In addition to this, I found a few more things while reading v13 patch are as
below:

Patch v13-0001:

-
+#include "amcheck.h"

Not in correct order.

+typedef struct BtreeCheckContext
+{
+ TupleDesc tupdesc;
+ Tuplestorestate *tupstore;
+ bool is_corrupt;
+ bool on_error_stop;
+} BtreeCheckContext;

Unnecessary spaces/tabs between } and BtreeCheckContext.

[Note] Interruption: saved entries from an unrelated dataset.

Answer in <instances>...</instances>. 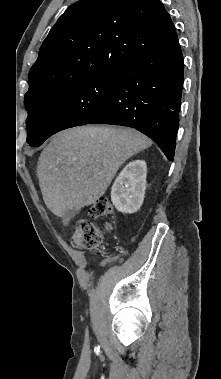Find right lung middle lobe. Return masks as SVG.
<instances>
[{
  "instance_id": "right-lung-middle-lobe-1",
  "label": "right lung middle lobe",
  "mask_w": 221,
  "mask_h": 379,
  "mask_svg": "<svg viewBox=\"0 0 221 379\" xmlns=\"http://www.w3.org/2000/svg\"><path fill=\"white\" fill-rule=\"evenodd\" d=\"M118 70L105 71L59 85L26 104L30 146L41 145L52 134L87 124L111 100Z\"/></svg>"
}]
</instances>
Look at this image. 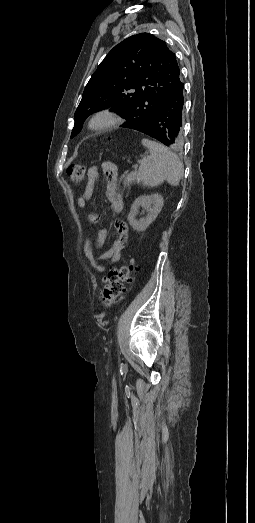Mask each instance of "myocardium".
Returning a JSON list of instances; mask_svg holds the SVG:
<instances>
[{"mask_svg": "<svg viewBox=\"0 0 255 523\" xmlns=\"http://www.w3.org/2000/svg\"><path fill=\"white\" fill-rule=\"evenodd\" d=\"M122 118L109 110H100L93 113L87 121V129L94 133H104L118 127Z\"/></svg>", "mask_w": 255, "mask_h": 523, "instance_id": "myocardium-1", "label": "myocardium"}]
</instances>
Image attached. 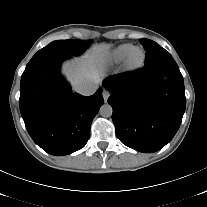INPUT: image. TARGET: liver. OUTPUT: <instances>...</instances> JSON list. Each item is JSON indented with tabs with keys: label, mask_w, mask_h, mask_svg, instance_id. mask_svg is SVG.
I'll return each instance as SVG.
<instances>
[{
	"label": "liver",
	"mask_w": 207,
	"mask_h": 207,
	"mask_svg": "<svg viewBox=\"0 0 207 207\" xmlns=\"http://www.w3.org/2000/svg\"><path fill=\"white\" fill-rule=\"evenodd\" d=\"M107 48V45L100 44L92 52L86 54V56L76 59L73 62L65 63L62 69L63 74L67 76L74 87L85 80L98 81L99 73L97 64Z\"/></svg>",
	"instance_id": "obj_1"
}]
</instances>
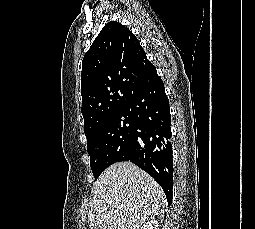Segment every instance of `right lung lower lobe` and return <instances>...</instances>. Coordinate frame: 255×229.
<instances>
[{"mask_svg": "<svg viewBox=\"0 0 255 229\" xmlns=\"http://www.w3.org/2000/svg\"><path fill=\"white\" fill-rule=\"evenodd\" d=\"M134 120L130 161L150 174L162 187L168 205L173 196L171 115L164 84L156 69L139 81L123 109Z\"/></svg>", "mask_w": 255, "mask_h": 229, "instance_id": "right-lung-lower-lobe-1", "label": "right lung lower lobe"}]
</instances>
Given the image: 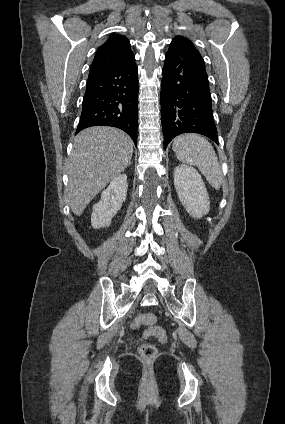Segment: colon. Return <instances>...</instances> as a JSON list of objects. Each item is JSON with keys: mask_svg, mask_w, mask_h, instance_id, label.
<instances>
[{"mask_svg": "<svg viewBox=\"0 0 285 424\" xmlns=\"http://www.w3.org/2000/svg\"><path fill=\"white\" fill-rule=\"evenodd\" d=\"M155 322V316L152 313H142L136 317L132 327L139 328L143 325H152ZM146 337L155 336L160 341L164 342L167 340V334L163 329L157 327H150L145 331L144 334ZM139 354L142 358L150 360L156 357L157 349L154 345L150 343H143L139 347Z\"/></svg>", "mask_w": 285, "mask_h": 424, "instance_id": "1", "label": "colon"}]
</instances>
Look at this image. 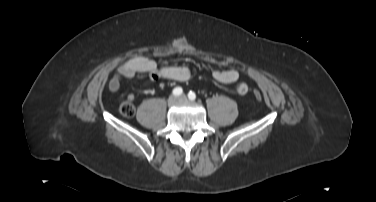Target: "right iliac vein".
Segmentation results:
<instances>
[{
	"instance_id": "right-iliac-vein-1",
	"label": "right iliac vein",
	"mask_w": 376,
	"mask_h": 202,
	"mask_svg": "<svg viewBox=\"0 0 376 202\" xmlns=\"http://www.w3.org/2000/svg\"><path fill=\"white\" fill-rule=\"evenodd\" d=\"M177 101V98L175 96H170L168 99V105L173 106Z\"/></svg>"
}]
</instances>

static void bt_index_check_internal(Oid indrelid, bool parentcheck,
- bool heapallindexed, bool rootdescend);
+ bool heapallindexed, bool rootdescend,
+ BtreeCheckContext * ctx);

Unnecessary space between * and ctx. The same changes needed for other places as
well.
---

Patch v13-0002:

+-- partitioned tables (the parent ones) don't have visibility maps
+create table test_partitioned (a int, b text default repeat('x', 5000))
+ partition by list (a);
+-- these should all fail
+select * from verify_heapam('test_partitioned',
+ on_error_stop := false,
+ skip := NULL,
+ startblock := NULL,
+ endblock := NULL);
+ERROR: "test_partitioned" is not a table, materialized view, or TOAST table
+create table test_partition partition of test_partitioned for values in (1);
+create index test_index on test_partition (a);

Can't we make it work? If the input is partitioned, I think we could
collect all its leaf partitions and process them one by one. Thoughts?

+ ctx->chunkno++;

Instead of incrementing in check_toast_tuple(), I think incrementing should
happen at the caller -- just after check_toast_tuple() call.
---

Patch v13-0003:

+ resetPQExpBuffer(query);
+ destroyPQExpBuffer(query);

resetPQExpBuffer() will be unnecessary if the next call is destroyPQExpBuffer().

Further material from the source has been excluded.